Look through the listing below for the line containing "関係各位には失礼な表現の". Copy it and each line after it up to and including the line containing "Kompliments ir viens no vienkāršākajiem ve", exactly, leaving out pictures.

INFORMATION SUPPLIED:
━━━━
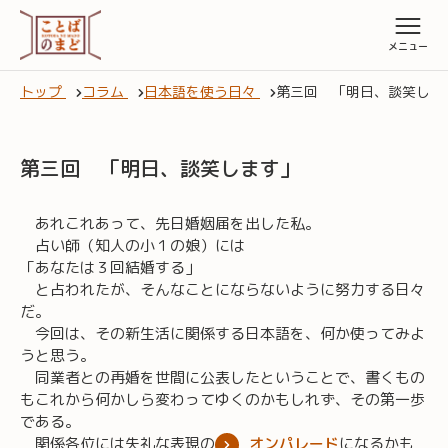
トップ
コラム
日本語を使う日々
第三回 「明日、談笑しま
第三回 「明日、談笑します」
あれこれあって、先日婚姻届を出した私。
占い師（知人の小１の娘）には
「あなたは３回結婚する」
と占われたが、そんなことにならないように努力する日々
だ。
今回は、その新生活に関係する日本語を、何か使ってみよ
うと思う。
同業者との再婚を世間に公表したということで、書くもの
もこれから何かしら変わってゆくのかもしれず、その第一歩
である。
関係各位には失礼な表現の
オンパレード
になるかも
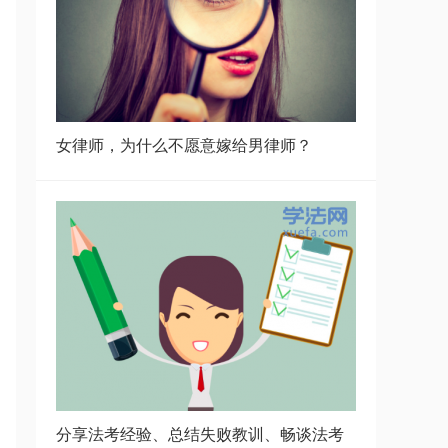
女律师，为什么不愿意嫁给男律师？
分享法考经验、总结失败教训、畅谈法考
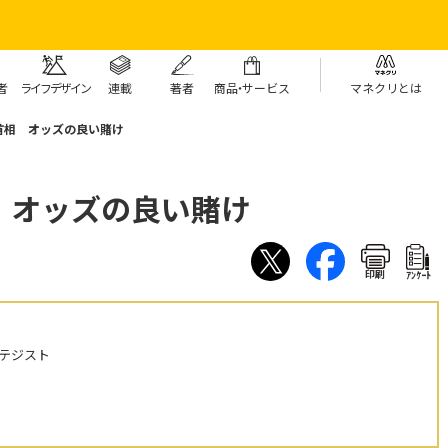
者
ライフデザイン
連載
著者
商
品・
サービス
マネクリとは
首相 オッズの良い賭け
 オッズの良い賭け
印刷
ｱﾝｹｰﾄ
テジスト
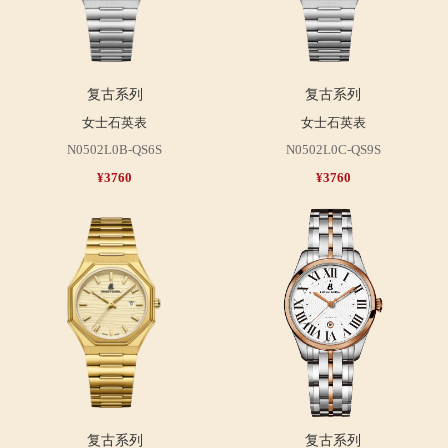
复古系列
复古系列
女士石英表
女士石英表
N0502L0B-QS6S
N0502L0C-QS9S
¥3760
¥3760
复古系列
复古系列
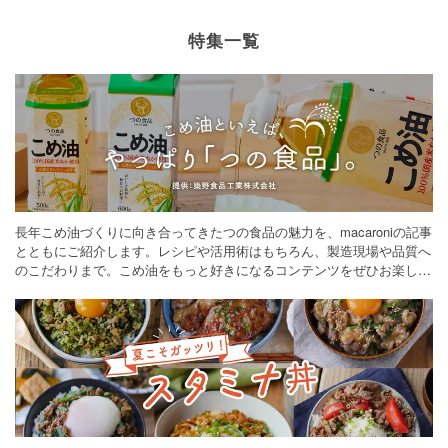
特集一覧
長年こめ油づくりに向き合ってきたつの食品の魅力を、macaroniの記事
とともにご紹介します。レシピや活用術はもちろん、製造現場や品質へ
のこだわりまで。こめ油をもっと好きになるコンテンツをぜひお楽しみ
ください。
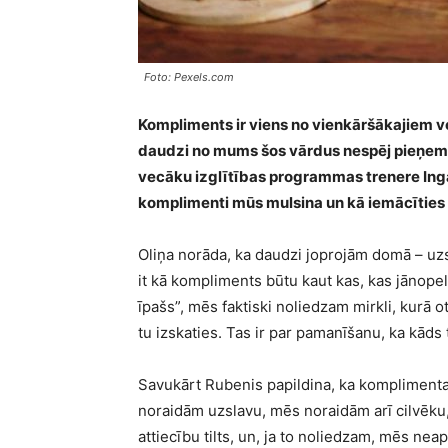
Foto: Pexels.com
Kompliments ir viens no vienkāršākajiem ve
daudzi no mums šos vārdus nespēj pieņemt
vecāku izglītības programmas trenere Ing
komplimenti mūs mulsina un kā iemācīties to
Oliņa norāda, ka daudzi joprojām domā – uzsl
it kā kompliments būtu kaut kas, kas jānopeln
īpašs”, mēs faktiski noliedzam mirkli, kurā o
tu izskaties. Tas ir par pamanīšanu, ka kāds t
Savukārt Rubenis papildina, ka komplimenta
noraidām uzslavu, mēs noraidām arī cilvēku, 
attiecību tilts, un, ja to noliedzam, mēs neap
━━━━
YOUR RESPONSE:
関係各位には失礼な表現の
オンパレード
になるかも
女律师，为什么不愿意嫁给男律师？
分享法考经验、总结失败教训、畅谈法考
者
ライフデザイン
連載
著者
商
品・
サービス
マネクリとは
首相 オッズの良い賭け
 オッズの良い賭け
印刷
ｱﾝｹｰﾄ
テジスト
复古系列
复古系列
女士石英表
女士石英表
N0502L0B-QS6S
N0502L0C-QS9S
¥3760
¥3760
复古系列
复古系列
特集一覧
長年こめ油づくりに向き合ってきたつの食品の魅力を、macaroniの記事
とともにご紹介します。レシピや活用術はもちろん、製造現場や品質へ
のこだわりまで。こめ油をもっと好きになるコンテンツをぜひお楽しみ
ください。
Foto: Pexels.com
Kompliments ir viens no vienkāršākajiem ve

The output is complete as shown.